L'accord prévoit une coopération entre le groupe pétrolier britannique et le premier producteur d'hydrocarbures de Russie, Rosneft, en vue de prospecter et d'exploiter une zone qui présenterait des ressources comparable à la mer du Nord britannique. /
Cet accord a été scellé plus tôt dans la journée lors d'un entretien entre le premier ministre russe Vladimir Poutine et le directeur général de BP Robert Dudley. "Le gouvernement russe va soutenir votre travail en commun (...) et créer le climat fiscal et administratif le plus favorable pour que ce projet se réalise", a déclaré M. Poutine, cité par les agences russes.
L'accord porte sur une région immense recouvrant le plateau continental de la mer de Kara, limitrophe de l'Océan Arctique, pour laquelle Rosneft avait décroché des permis d'exploitation en octobre.
Cette zone, d'une superficie totale de 125 000 km2, représente selon les Russes l'équivalent, en taille et en potentiel, de la mer du Nord britannique, et les ressources qu'elle contient sont évaluées à cinq milliards de tonnes de pétrole et 3 000 milliards de mètres cubes de gaz.

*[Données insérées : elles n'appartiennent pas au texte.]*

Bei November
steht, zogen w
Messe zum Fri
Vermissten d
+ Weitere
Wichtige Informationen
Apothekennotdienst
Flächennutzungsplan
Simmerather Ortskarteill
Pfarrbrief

"Ce sont des chiffres importants. Ils ont besoin d'être confirmés, mais ils sont tout à fait réalistes", a jugé M. Poutine.

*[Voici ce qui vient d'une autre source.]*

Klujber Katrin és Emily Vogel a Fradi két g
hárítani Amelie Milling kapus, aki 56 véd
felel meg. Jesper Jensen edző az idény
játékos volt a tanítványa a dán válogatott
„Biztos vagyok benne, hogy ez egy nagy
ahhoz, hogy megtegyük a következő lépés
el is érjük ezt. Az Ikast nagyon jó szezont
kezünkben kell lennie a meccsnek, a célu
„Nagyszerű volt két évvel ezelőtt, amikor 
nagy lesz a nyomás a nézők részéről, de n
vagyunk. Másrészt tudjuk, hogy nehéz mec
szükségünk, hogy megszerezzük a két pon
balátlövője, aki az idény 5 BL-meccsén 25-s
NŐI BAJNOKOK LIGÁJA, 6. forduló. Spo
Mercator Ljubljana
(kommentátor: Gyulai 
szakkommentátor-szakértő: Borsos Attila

Cet accord s'accompagnera d'un échange de participations croisées entre les deux compagnies, au terme duquel Rosneft détiendra 5% du capital de BP, et BP 9,5% de celui de Rosneft. La transaction représentera près de 16 milliards de dollars au total, d'après les cours respectifs des deux groupes.
Cette alliance conforte les efforts de BP pour se relancer après la marée noire de l'an dernier, qui avait paru un temps menacer sa survie. Il va lui permettre de mettre un pied dans la région inexplorée la plus prometteuse du monde.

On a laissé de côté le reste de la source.